*** Opening Data supplied ***
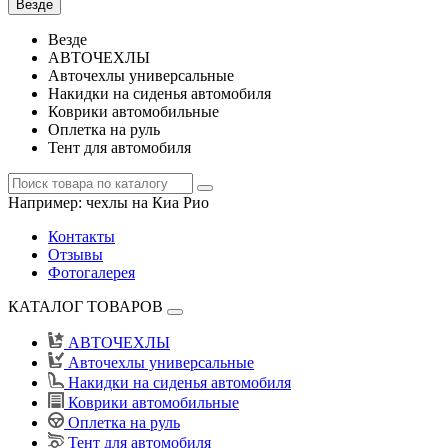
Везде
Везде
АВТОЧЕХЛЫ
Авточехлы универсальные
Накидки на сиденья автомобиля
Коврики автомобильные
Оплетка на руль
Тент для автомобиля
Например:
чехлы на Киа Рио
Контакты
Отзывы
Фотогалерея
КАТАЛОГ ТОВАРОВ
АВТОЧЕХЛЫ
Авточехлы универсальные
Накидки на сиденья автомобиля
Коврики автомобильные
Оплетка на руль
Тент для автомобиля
*** Closing Data supplied ***
*** Opening Data supplied ***
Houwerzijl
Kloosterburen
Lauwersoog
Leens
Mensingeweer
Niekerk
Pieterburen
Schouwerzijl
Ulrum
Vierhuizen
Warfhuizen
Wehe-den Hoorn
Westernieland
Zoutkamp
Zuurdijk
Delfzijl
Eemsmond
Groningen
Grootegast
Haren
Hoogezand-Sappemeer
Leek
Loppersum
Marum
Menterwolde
*** Closing Data supplied ***
Starting at the line that contains "Mensingeweer" and stopping after the line that contains "Menterwolde", write out every line exactly as it appears above, and no other line.

:: Answer to the exercise ::
Mensingeweer
Niekerk
Pieterburen
Schouwerzijl
Ulrum
Vierhuizen
Warfhuizen
Wehe-den Hoorn
Westernieland
Zoutkamp
Zuurdijk
Delfzijl
Eemsmond
Groningen
Grootegast
Haren
Hoogezand-Sappemeer
Leek
Loppersum
Marum
Menterwolde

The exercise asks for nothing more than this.